■ **Instructions to follow**: Write the entries out exactly. Any images they hold stay out of the copy.

■ **Dataset entries**:
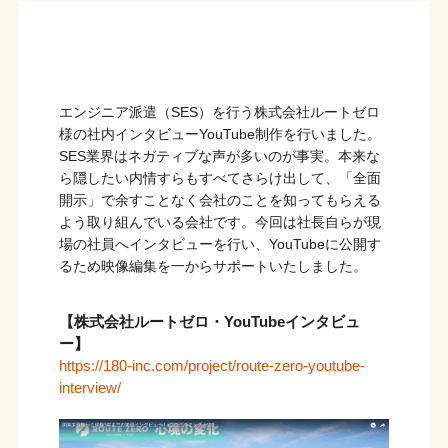
エンジニア派遣（SES）を行う株式会社ルートゼロ
様の社内インタビューYouTube制作を行いました。
SES業界はネガティブな声が多いのが事実。本来な
ら隠したい内情すらもすべてさらけ出して、「全面
開示」で余すことなく会社のことを知ってもらえる
よう取り組んでいる会社です。今回は社長自らが現
場の社員へインタビューを行い、YouTubeに公開す
るため映像編集を一からサポートいたしました。
【株式会社ルートゼロ・YouTubeインタビュ
ー】
https://180-inc.com/project/route-zero-youtube-
interview/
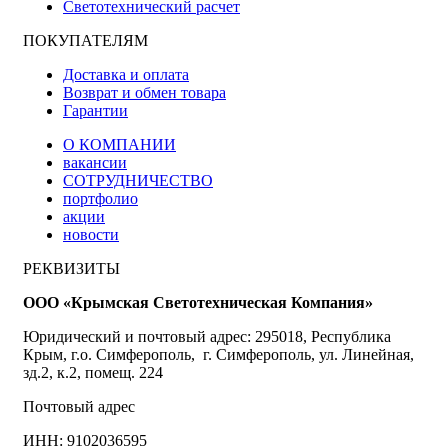
Светотехнический расчет
ПОКУПАТЕЛЯМ
Доставка и оплата
Возврат и обмен товара
Гарантии
О КОМПАНИИ
вакансии
СОТРУДНИЧЕСТВО
портфолио
акции
новости
РЕКВИЗИТЫ
ООО «Крымская Светотехническая Компания»
Юридический и почтовый адрес: 295018, Республика
Крым, г.о. Симферополь, г. Симферополь, ул. Линейная,
зд.2, к.2, помещ. 224
Почтовый адрес
ИНН: 9102036595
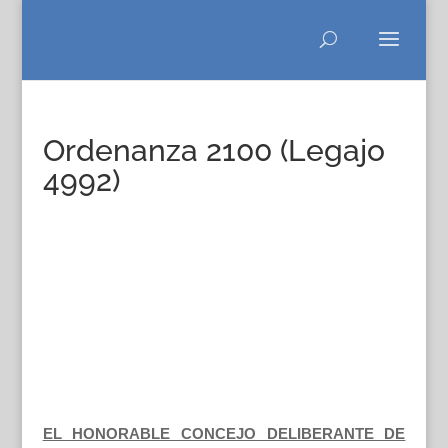
Ordenanza 2100 (Legajo
4992)
EL HONORABLE CONCEJO DELIBERANTE DE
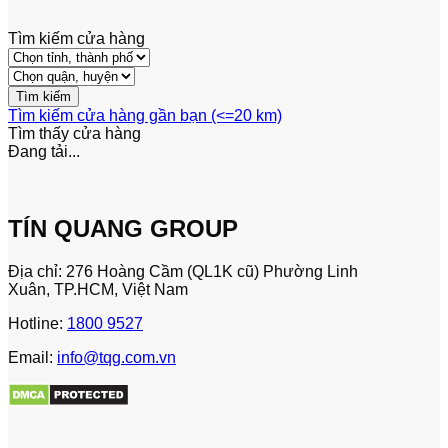
Tìm kiếm cửa hàng
Tìm kiếm cửa hàng gần bạn (<=20 km)
Tìm thấy
cửa hàng
Đang tải...
TÍN QUANG GROUP
Địa chỉ: 276 Hoàng Cầm (QL1K cũ) Phường Linh
Xuân, TP.HCM, Việt Nam
Hotline:
1800 9527
Email:
info@tqg.com.vn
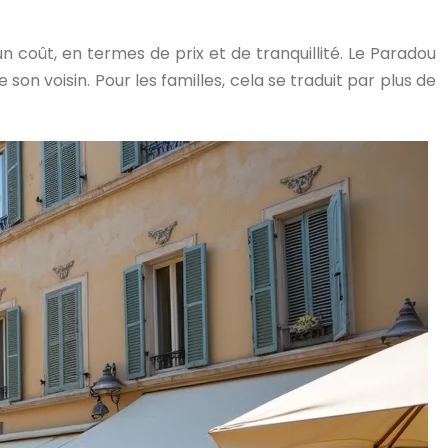
 coût, en termes de prix et de tranquillité. Le Paradou
son voisin. Pour les familles, cela se traduit par plus de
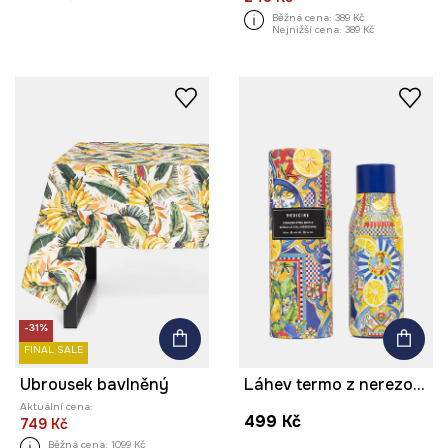
Běžná cena:
389 Kč
Nejnižší cena:
389 Kč
-31%
FINAL SALE
Ubrousek bavlněný
Láhev termo z nerezové oceli 500 ml
Aktuální cena:
499 Kč
749 Kč
Běžná cena:
1099 Kč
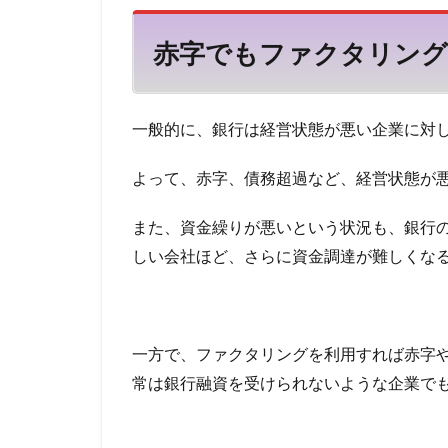
も
住宅ローン 相談
フ
赤字でもファクタリング
住宅ローン 死亡
ァ
ク
住宅ローン 年収
タ
住宅ローン 審査
リ
一般的に、銀行は経営状態が悪い企業に対
ン
住宅ローン 失敗
グ
住宅ローン 全額
よって、赤字、債務超過など、経営状態が
可
住宅ローン 働け
能
また、資金繰りが悪いという状況も、銀行
住宅ローン 借り
2
しい会社ほど、さらに資金調達が難しくな
フ
事業規模
人
ァ
交渉術
交渉
ク
事業計画
事
タ
リ
事前審査後のキャ
一方で、ファクタリングを利用すれば赤字
ン
九州のファクタリ
常は銀行融資を受けられないような企業で
グ
の
任意整理できない
審
会計処理
会
査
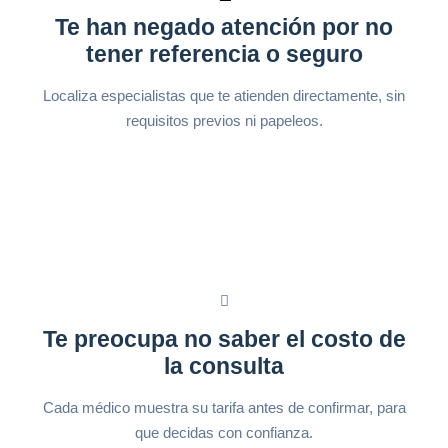
Te han negado atención por no
tener referencia o seguro
Localiza especialistas que te atienden directamente, sin
requisitos previos ni papeleos.
Te preocupa no saber el costo de
la consulta
Cada médico muestra su tarifa antes de confirmar, para
que decidas con confianza.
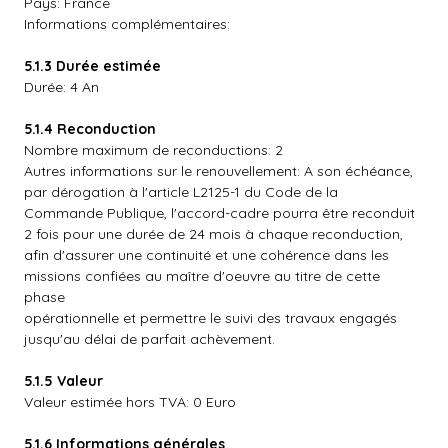
Pays: France
Informations complémentaires:
5.1.3 Durée estimée
Durée: 4 An
5.1.4 Reconduction
Nombre maximum de reconductions: 2
Autres informations sur le renouvellement: A son échéance,
par dérogation à l'article L2125-1 du Code de la
Commande Publique, l'accord-cadre pourra être reconduit
2 fois pour une durée de 24 mois à chaque reconduction,
afin d'assurer une continuité et une cohérence dans les
missions confiées au maître d'oeuvre au titre de cette
phase
opérationnelle et permettre le suivi des travaux engagés
jusqu'au délai de parfait achèvement.
5.1.5 Valeur
Valeur estimée hors TVA: 0 Euro
5.1.6 Informations générales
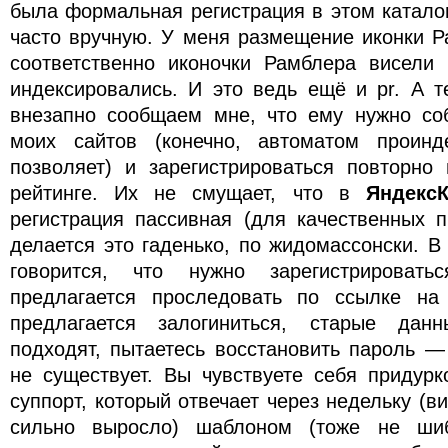
была формальная регистрация в этом катало
часто вручную. У меня размещение иконки Р
соответственно иконочки Рамблера висели 
индексировались. И это ведь ещё и pr. А т
внезапно сообщаем мне, что ему нужно со
моих сайтов (конечно, автоматом проинд
позволяет) и зарегистрироваться повторно
рейтинге. Их не смущает, что в
ЯндексК
регистрация пассивная (для качественных п
делается это гаденько, по жидомассонски. 
говорится, что нужно зарегистрирова
предлагается проследовать по ссылке на
предлагается залогиниться, старые дан
подходят, пытаетесь восстановить пароль —
не существует. Вы чувствуете себя придурк
суппорт, который отвечает через недельку (в
сильно выросло) шаблоном (тоже не шиб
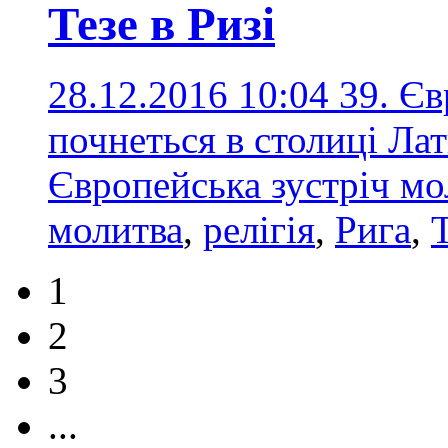
Тезе в Ризі
28.12.2016 10:04
39. Єв
почнеться в столиці Лат
Європейська зустріч мо
молитва
,
релігія
,
Рига
,
1
2
3
...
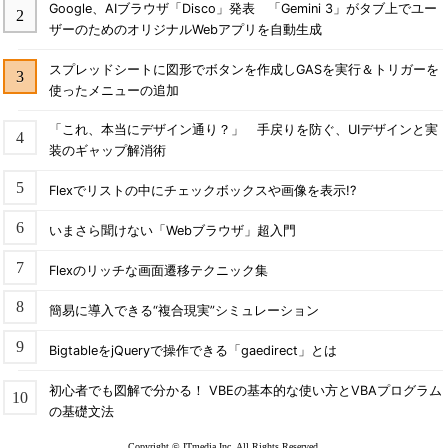
Google、AIブラウザ「Disco」発表 「Gemini 3」がタブ上でユー
ザーのためのオリジナルWebアプリを自動生成
スプレッドシートに図形でボタンを作成しGASを実行＆トリガーを
使ったメニューの追加
「これ、本当にデザイン通り？」 手戻りを防ぐ、UIデザインと実
装のギャップ解消術
Flexでリストの中にチェックボックスや画像を表示!?
いまさら聞けない「Webブラウザ」超入門
Flexのリッチな画面遷移テクニック集
簡易に導入できる“複合現実”シミュレーション
BigtableをjQueryで操作できる「gaedirect」とは
初心者でも図解で分かる！ VBEの基本的な使い方とVBAプログラム
の基礎文法
Copyright © ITmedia Inc. All Rights Reserved.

■ **Solution**:
エンジニア派遣（SES）を行う株式会社ルートゼロ
様の社内インタビューYouTube制作を行いました。
SES業界はネガティブな声が多いのが事実。本来な
ら隠したい内情すらもすべてさらけ出して、「全面
開示」で余すことなく会社のことを知ってもらえる
よう取り組んでいる会社です。今回は社長自らが現
場の社員へインタビューを行い、YouTubeに公開す
るため映像編集を一からサポートいたしました。
【株式会社ルートゼロ・YouTubeインタビュ
ー】
https://180-inc.com/project/route-zero-youtube-
interview/
Светотехнический расчет
ПОКУПАТЕЛЯМ
Доставка и оплата
Возврат и обмен товара
Гарантии
О КОМПАНИИ
вакансии
СОТРУДНИЧЕСТВО
портфолио
акции
новости
РЕКВИЗИТЫ
ООО «Крымская Светотехническая Компания»
Юридический и почтовый адрес: 295018, Республика
Крым, г.о. Симферополь, г. Симферополь, ул. Линейная,
зд.2, к.2, помещ. 224
Почтовый адрес
ИНН: 9102036595
Ordenanza 2100 (Legajo
4992)
EL HONORABLE CONCEJO DELIBERANTE DE
Tìm kiếm cửa hàng
Tìm kiếm cửa hàng gần bạn (<=20 km)
Tìm thấy
cửa hàng
Đang tải...
TÍN QUANG GROUP
Địa chỉ: 276 Hoàng Cầm (QL1K cũ) Phường Linh
Xuân, TP.HCM, Việt Nam
Hotline:
1800 9527
Email:
info@tqg.com.vn
 coût, en termes de prix et de tranquillité. Le Paradou
son voisin. Pour les familles, cela se traduit par plus de
Běžná cena:
389 Kč
Nejnižší cena:
389 Kč
-31%
FINAL SALE
Ubrousek bavlněný
Láhev termo z nerezové oceli 500 ml
Aktuální cena:
499 Kč
749 Kč
Běžná cena:
1099 Kč
も
住宅ローン 相談
フ
赤字でもファクタリング
住宅ローン 死亡
ァ
ク
住宅ローン 年収
タ
住宅ローン 審査
リ
一般的に、銀行は経営状態が悪い企業に対
ン
住宅ローン 失敗
グ
住宅ローン 全額
よって、赤字、債務超過など、経営状態が
可
住宅ローン 働け
能
また、資金繰りが悪いという状況も、銀行
住宅ローン 借り
2
しい会社ほど、さらに資金調達が難しくな
フ
事業規模
人
ァ
交渉術
交渉
ク
事業計画
事
タ
リ
事前審査後のキャ
一方で、ファクタリングを利用すれば赤字
ン
九州のファクタリ
常は銀行融資を受けられないような企業で
グ
の
任意整理できない
審
会計処理
会
査
Te han negado atención por no
tener referencia o seguro
Localiza especialistas que te atienden directamente, sin
requisitos previos ni papeleos.
Te preocupa no saber el costo de
la consulta
Cada médico muestra su tarifa antes de confirmar, para
que decidas con confianza.
Pays: France
Informations complémentaires:
5.1.3 Durée estimée
Durée: 4 An
5.1.4 Reconduction
Nombre maximum de reconductions: 2
Autres informations sur le renouvellement: A son échéance,
par dérogation à l'article L2125-1 du Code de la
Commande Publique, l'accord-cadre pourra être reconduit
2 fois pour une durée de 24 mois à chaque reconduction,
afin d'assurer une continuité et une cohérence dans les
missions confiées au maître d'oeuvre au titre de cette
phase
opérationnelle et permettre le suivi des travaux engagés
jusqu'au délai de parfait achèvement.
5.1.5 Valeur
Valeur estimée hors TVA: 0 Euro
5.1.6 Informations générales
была формальная регистрация в этом катало
часто вручную. У меня размещение иконки Р
соответственно иконочки Рамблера висели 
индексировались. И это ведь ещё и pr. А т
внезапно сообщаем мне, что ему нужно со
моих сайтов (конечно, автоматом проинд
позволяет) и зарегистрироваться повторно
рейтинге. Их не смущает, что в
ЯндексК
регистрация пассивная (для качественных п
делается это гаденько, по жидомассонски. 
говорится, что нужно зарегистрирова
предлагается проследовать по ссылке на
предлагается залогиниться, старые дан
подходят, пытаетесь восстановить пароль —
не существует. Вы чувствуете себя придурк
суппорт, который отвечает через недельку (в
сильно выросло) шаблоном (тоже не шиб
Тезе в Ризі
28.12.2016 10:04
39. Єв
почнеться в столиці Лат
Європейська зустріч мо
молитва
,
релігія
,
Рига
,
1
2
3
...
Google、AIブラウザ「Disco」発表 「Gemini 3」がタブ上でユー
ザーのためのオリジナルWebアプリを自動生成
スプレッドシートに図形でボタンを作成しGASを実行＆トリガーを
使ったメニューの追加
「これ、本当にデザイン通り？」 手戻りを防ぐ、UIデザインと実
装のギャップ解消術
Flexでリストの中にチェックボックスや画像を表示!?
いまさら聞けない「Webブラウザ」超入門
Flexのリッチな画面遷移テクニック集
簡易に導入できる“複合現実”シミュレーション
BigtableをjQueryで操作できる「gaedirect」とは
初心者でも図解で分かる！ VBEの基本的な使い方とVBAプログラム
の基礎文法
Copyright © ITmedia Inc. All Rights Reserved.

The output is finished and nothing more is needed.